NEW YORK — This is a triumphant time for black women: Condoleezza Rice
in the global diplomatic spotlight, Michelle Obama captivating campaign
crowds as a potential first lady, billionaire Oprah Winfrey playing
It’s also a traumatic time: Rutgers University basketball players disparaged by radio host Don Imus, a black woman kidnapped and tortured by whites in West Virginia, the home-owning dreams of black women disproportionately dashed by foreclosures.
That remarkable mix is the focus of this year’s State of Black America report, issued last Wednesday by the National Urban League.
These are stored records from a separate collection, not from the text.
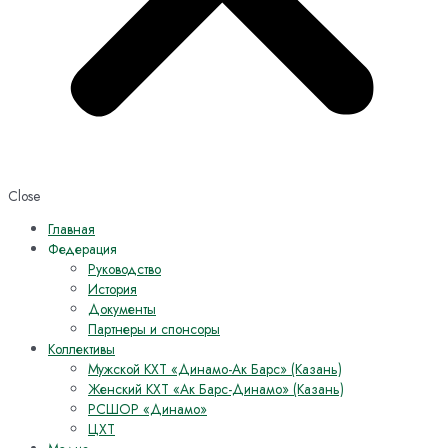
Close
Главная
Федерация
Руководство
История
Документы
Партнеры и спонсоры
Коллективы
Мужской КХТ «Динамо-Ак Барс» (Казань)
Женский КХТ «Ак Барс-Динамо» (Казань)
РСШОР «Динамо»
ЦХТ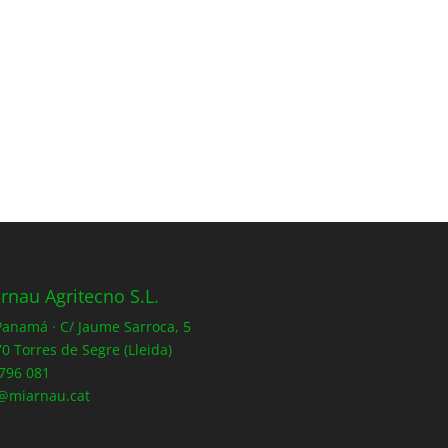
rnau Agritecno S.L.
 Panamá · C/ Jaume Sarroca, 5
0 Torres de Segre (Lleida)
796 081
@miarnau.cat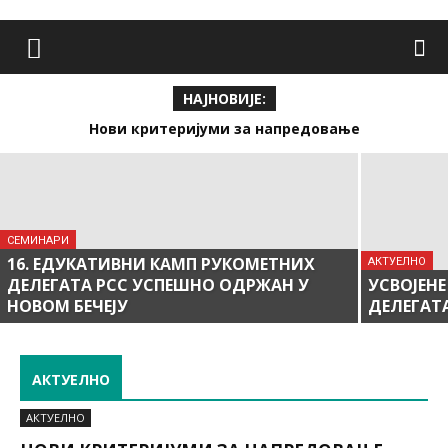
AКТУЕЛНО
НОВИ КРИТЕРИЈУМИ ЗА
НАЈНОВИЈЕ:
НАПРЕДОВАЊЕ
Нови критеријуми за напредовање
СЕМИНАРИ
16. ЕДУКАТИВНИ КАМП РУКОМЕТНИХ
AКТУЕЛНО
ДЕЛЕГАТА РСС УСПЕШНО ОДРЖАН У
УСВОЈЕН
НОВОМ БЕЧЕЈУ
ДЕЛЕГАТА
АКТУЕЛНО
AКТУЕЛНО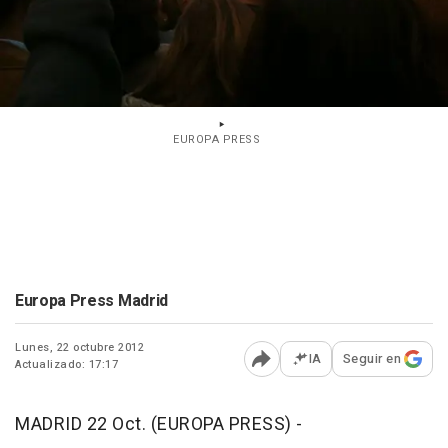
EUROPA PRESS
Europa Press Madrid
Lunes, 22 octubre 2012
IA
Seguir en
Actualizado: 17:17
Abrir opciones para comp
MADRID 22 Oct. (EUROPA PRESS) -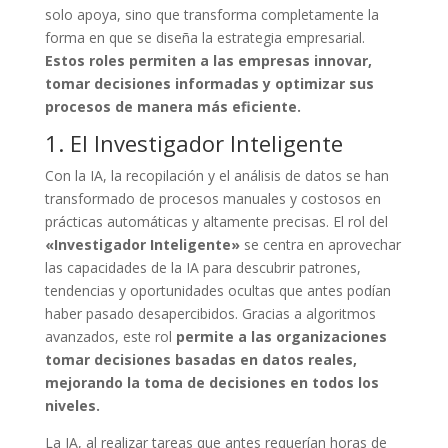
solo apoya, sino que transforma completamente la
forma en que se diseña la estrategia empresarial.
Estos roles permiten a las empresas innovar,
tomar decisiones informadas y optimizar sus
procesos de manera más eficiente.
1. El Investigador Inteligente
Con la IA, la recopilación y el análisis de datos se han
transformado de procesos manuales y costosos en
prácticas automáticas y altamente precisas. El rol del
«Investigador Inteligente»
se centra en aprovechar
las capacidades de la IA para descubrir patrones,
tendencias y oportunidades ocultas que antes podían
haber pasado desapercibidos. Gracias a algoritmos
avanzados, este rol
permite a las organizaciones
tomar decisiones basadas en datos reales,
mejorando la toma de decisiones en todos los
niveles.
La IA, al realizar tareas que antes requerían horas de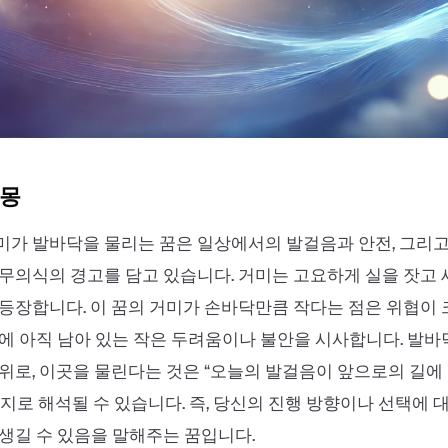
해몽
미가 발바닥을 물리는 꿈은 일상에서의 발걸음과 안전, 그리
무의식의 경고를 담고 있습니다. 거미는 고요하게 실을 잣고
등장합니다. 이 꿈의 거미가 손바닥만큼 작다는 점은 위협이
에 아직 남아 있는 작은 두려움이나 불안을 시사합니다. 발바
위로, 이곳을 물린다는 것은 “오늘의 발걸음이 앞으로의 길에
지로 해석될 수 있습니다. 즉, 당신의 진행 방향이나 선택에 
생길 수 있음을 말해주는 꿈입니다.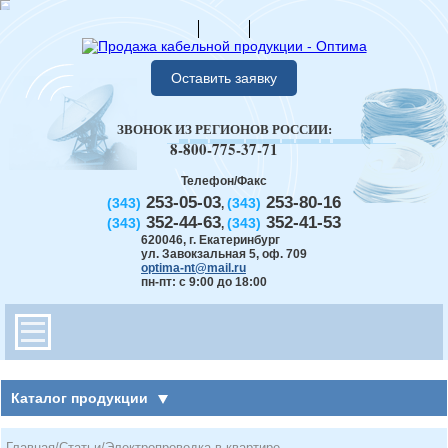
Оставить заявку
ЗВОНОК ИЗ РЕГИОНОВ РОССИИ:
8-800-775-37-71
Телефон/Факс
253-05-03
253-80-16
(343)
(343)
,
352-44-63
352-41-53
(343)
(343)
,
620046
,
г. Екатеринбург
ул. Завокзальная 5, оф. 709
optima-nt@mail.ru
пн-пт: с 9:00 до 18:00
Каталог продукции
Главная
/
Статьи
/
Электропроводка в квартире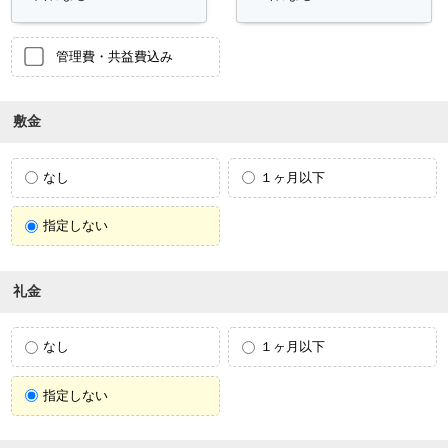
管理費・共益費込み
敷金
なし
１ヶ月以下
指定しない
礼金
なし
１ヶ月以下
指定しない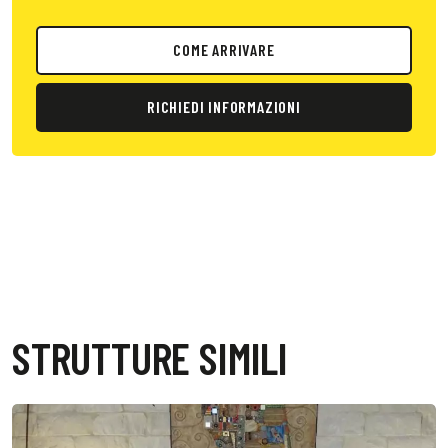
COME ARRIVARE
RICHIEDI INFORMAZIONI
STRUTTURE SIMILI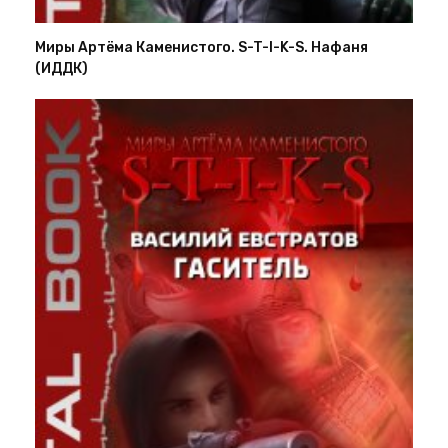
Миры Артёма Каменистого. S-T-I-K-S. Нафаня
(ИДДК)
It features essays looking at the array of challenges faced by African American women: economic, social, psychological and medical.
“The one thing that is certain is the need to hear and amplify the voices of black women,” longtime civil rights activist Dorothy Height writes in the foreword. “Too often, our needs, concerns, struggles and triumphs are diminished and subordinated to what is believed to be the more pressing concerns of others.”
Julianne Malveaux, the president of Bennett College for Women in Greensboro, N.C., contends in the report’s opening essay that the image of black women in popular culture has barely improved in the year since the Imus incident.
White men continue to dominate on TV’s Sunday morning news shows, she writes, while “the gyrating, undulating image of African American women in rap music videos and, by extension, on cable television is as prevalent as ever.”
The report delves deeply into economics, noting that black women are more likely than white or Hispanic women to be running a household and raising children on their own. According to Malveaux, black women hold more jobs nationwide than black men, yet — despite their breadwinner roles — earn less on average, $566 a week compared to $629 for black men.
In an essay about the home loan crisis, Andrea Harris, president of the North Carolina Institute for Minority Economic Development, suggests that black women have suffered disproportionately. Assessing recent federal data on subprime loans, which are a main culprit in the foreclosure epidemic, Harris says black women received far more of these loans in 2006 than white men.
“It is easy to imagine the devastation that is headed toward African American women and their communities,” Harris writes.
An essay by Dr. Doris Browne, a public health expert, details the above-average rates of cancer, diabetes and heart disease among black women.
On an upbeat note, former Labor Secretary Alexis Herman notes in her essay that black women are making huge strides as entrepreneurs. The number of businesses owned by them increased by 147 percent between 1997 and 2006, compared to an overall business growth rate of 24 percent, she wrote.
Another of the essayists, Melanie Campbell of the National Coalition on Black Civic Participation, said in an interview that disparities in health care and economics are the paramount issues for black women as the election campaign unfolds.
Exit polling shows that black women have become a larger force within the Democratic electorate compared to 2004, and Campbell said their expectations for policy changes also are rising.
“We want to go beyond being thought about,” she said. “We want action.”
The president of the Urban League, a 98-year-old black empowerment organization, hailed women as “the backbone of the black family” — constantly surmounting obstacles.
Marc Morial called for expansion of programs that would assist black women in starting businesses, protect more of them from predatory lending schemes, and provide more of them with affordable, high-quality child care.
“When black women hurt, the American family suffers,” Morial wrote. “But by uplifting black women, especially those struggling hardest to keep their families together and their dreams on track, we lift up every American community.”
A year ago, the Urban League focused its State of Black America report on the difficulties facing many young black men, including their high rates of crime and imprisonment. This year’s theme was welcomed by black women who believe their particular concerns often are overlooked.
“I’m heartened that we’re delving into this issue in depth in a way that we haven’t in the past,” said Avis Jones-DeWeever, a public policy expert with the National Council of Negro Women.
“For us, it’s two steps forward, one step back,” she added. “But we do have a lot to be proud of.”